Dataset excerpts:
=== Section Start ===
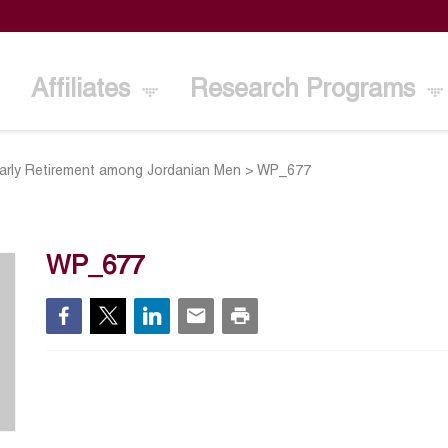
Affiliates
Research Programs
Early Retirement among Jordanian Men
>
WP_677
WP_677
=== Section End ===
▸ **Work task**
Only the text of the records above, copied exactly, should be returned; the pictures stay out.

▸ **Solution**
Affiliates
Research Programs
Early Retirement among Jordanian Men
>
WP_677
WP_677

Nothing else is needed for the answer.